• **The problem**
Reproduce every record below word for word and include no pictures.
· · · ·
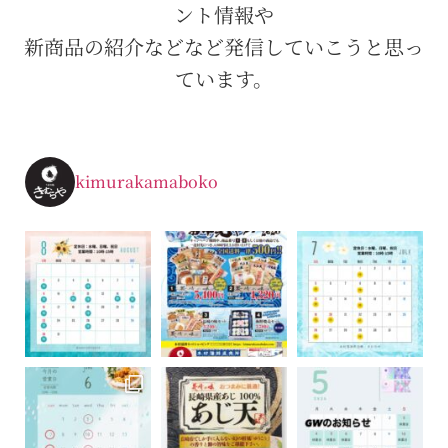
ント情報や
新商品の紹介などなど発信していこうと思っ
ています。
kimurakamaboko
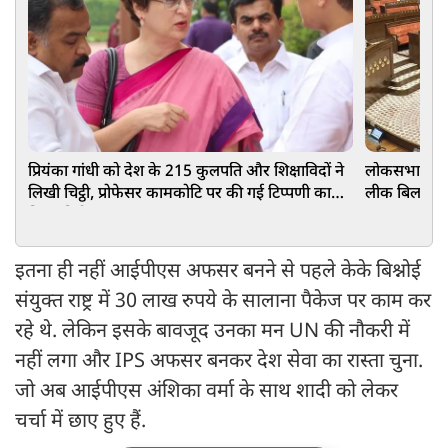
प्रियंका गांधी को देश के 215 कुलपति और शिक्षाविदों ने
लोकसभा के बा
लिखी चिट्ठी, प्रोफेसर कामकोटि पर की गई टिप्पणी का
लीक बिल, PM म
किया विरोध
इतना ही नहीं आईपीएस अफसर बनने से पहले केके बिश्नोई
संयुक्त राष्ट्र में 30 लाख रुपये के सालाना पैकेज पर काम कर
रहे थे. लेकिन इसके बावजूद उनका मन UN की नौकरी में
नहीं लगा और IPS अफसर बनकर देश सेवा का रास्ता चुना.
जो अब आईपीएस अंशिका वर्मा के साथ शादी को लेकर
चर्चा में छाए हुए हैं.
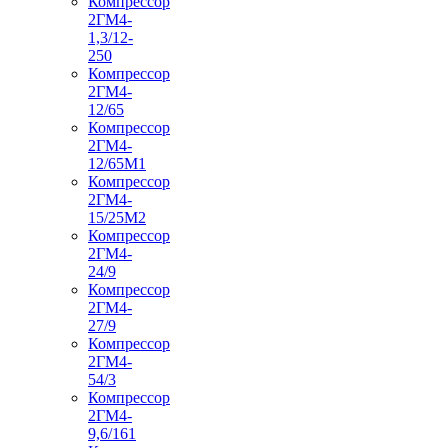
Компрессор
2ГМ4-
1,3/12-
250
Компрессор
2ГМ4-
12/65
Компрессор
2ГМ4-
12/65М1
Компрессор
2ГМ4-
15/25М2
Компрессор
2ГМ4-
24/9
Компрессор
2ГМ4-
27/9
Компрессор
2ГМ4-
54/3
Компрессор
2ГМ4-
9,6/161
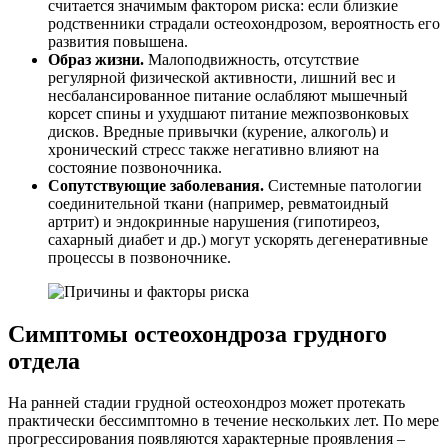
считается значимым фактором риска: если близкие
родственники страдали остеохондрозом, вероятность его
развития повышена.
Образ жизни.
Малоподвижность, отсутствие
регулярной физической активности, лишний вес и
несбалансированное питание ослабляют мышечный
корсет спины и ухудшают питание межпозвонковых
дисков. Вредные привычки (курение, алкоголь) и
хронический стресс также негативно влияют на
состояние позвоночника.
Сопутствующие заболевания.
Системные патологии
соединительной ткани (например, ревматоидный
артрит) и эндокринные нарушения (гипотиреоз,
сахарный диабет и др.) могут ускорять дегенеративные
процессы в позвоночнике.
Симптомы остеохондроза грудного
отдела
На ранней стадии грудной остеохондроз может протекать
практически бессимптомно в течение нескольких лет. По мере
прогрессирования появляются характерные проявления –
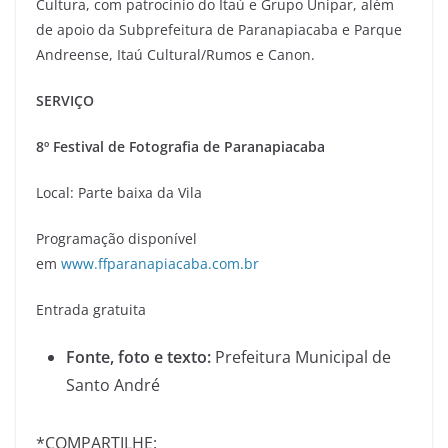
Cultura, com patrocínio do Itaú e Grupo Unipar, além
de apoio da Subprefeitura de Paranapiacaba e Parque
Andreense, Itaú Cultural/Rumos e Canon.
SERVIÇO
8º Festival de Fotografia de Paranapiacaba
Local: Parte baixa da Vila
Programação disponível
em
www.ffparanapiacaba.com.br
Entrada gratuita
Fonte, foto e texto:
Prefeitura Municipal de
Santo André
*COMPARTILHE:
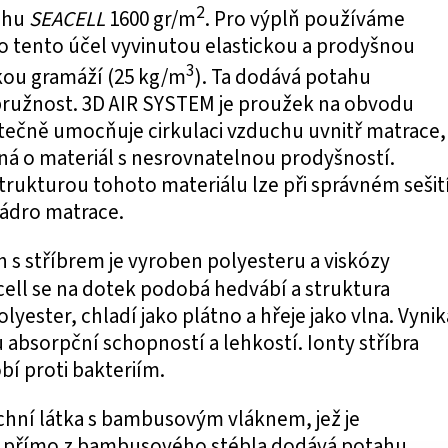
2
ahu
SEACELL
1600 gr/m
. Pro výplň používáme
ro tento účel vyvinutou elastickou a prodyšnou
3
kou gramáží (25 kg/m
). Ta dodává potahu
ružnost. 3D AIR SYSTEM je proužek na obvodu
tečně umocňuje cirkulaci vzduchu uvnitř matrace,
ná o materiál s nesrovnatelnou prodyšností.
rukturou tohoto materiálu lze při správném sešit
jádro matrace.
h s stříbrem je vyroben polyesteru a viskózy
cell se na dotek podobá hedvábí a struktura
lyester, chladí jako plátno a hřeje jako vlna. Vynik
bsorpční schopností a lehkostí. Ionty stříbra
bí proti bakteriím.
rchní látka s bambusovým vláknem, jež je
 přímo z bambusového stébla dodává potahu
· · · ·
• **Output for this task**
ント情報や
新商品の紹介などなど発信していこうと思っ
ています。
kimurakamaboko
प्रियंका गांधी को देश के 215 कुलपति और शिक्षाविदों ने
लोकसभा के बा
लिखी चिट्ठी, प्रोफेसर कामकोटि पर की गई टिप्पणी का
लीक बिल, PM म
किया विरोध
इतना ही नहीं आईपीएस अफसर बनने से पहले केके बिश्नोई
संयुक्त राष्ट्र में 30 लाख रुपये के सालाना पैकेज पर काम कर
रहे थे. लेकिन इसके बावजूद उनका मन UN की नौकरी में
नहीं लगा और IPS अफसर बनकर देश सेवा का रास्ता चुना.
जो अब आईपीएस अंशिका वर्मा के साथ शादी को लेकर
चर्चा में छाए हुए हैं.
Компрессор
2ГМ4-
1,3/12-
250
Компрессор
2ГМ4-
12/65
Компрессор
2ГМ4-
12/65М1
Компрессор
2ГМ4-
15/25М2
Компрессор
2ГМ4-
24/9
Компрессор
2ГМ4-
27/9
Компрессор
2ГМ4-
54/3
Компрессор
2ГМ4-
9,6/161
считается значимым фактором риска: если близкие
родственники страдали остеохондрозом, вероятность его
развития повышена.
Образ жизни.
Малоподвижность, отсутствие
регулярной физической активности, лишний вес и
несбалансированное питание ослабляют мышечный
корсет спины и ухудшают питание межпозвонковых
дисков. Вредные привычки (курение, алкоголь) и
хронический стресс также негативно влияют на
состояние позвоночника.
Сопутствующие заболевания.
Системные патологии
соединительной ткани (например, ревматоидный
артрит) и эндокринные нарушения (гипотиреоз,
сахарный диабет и др.) могут ускорять дегенеративные
процессы в позвоночнике.
Симптомы остеохондроза грудного
отдела
На ранней стадии грудной остеохондроз может протекать
практически бессимптомно в течение нескольких лет. По мере
прогрессирования появляются характерные проявления –
Cultura, com patrocínio do Itaú e Grupo Unipar, além
de apoio da Subprefeitura de Paranapiacaba e Parque
Andreense, Itaú Cultural/Rumos e Canon.
SERVIÇO
8º Festival de Fotografia de Paranapiacaba
Local: Parte baixa da Vila
Programação disponível
em
www.ffparanapiacaba.com.br
Entrada gratuita
Fonte, foto e texto:
Prefeitura Municipal de
Santo André
*COMPARTILHE:
2
ahu
SEACELL
1600 gr/m
. Pro výplň používáme
ro tento účel vyvinutou elastickou a prodyšnou
3
kou gramáží (25 kg/m
). Ta dodává potahu
ružnost. 3D AIR SYSTEM je proužek na obvodu
tečně umocňuje cirkulaci vzduchu uvnitř matrace,
ná o materiál s nesrovnatelnou prodyšností.
rukturou tohoto materiálu lze při správném sešit
jádro matrace.
h s stříbrem je vyroben polyesteru a viskózy
cell se na dotek podobá hedvábí a struktura
lyester, chladí jako plátno a hřeje jako vlna. Vynik
bsorpční schopností a lehkostí. Ionty stříbra
bí proti bakteriím.
rchní látka s bambusovým vláknem, jež je
 přímo z bambusového stébla dodává potahu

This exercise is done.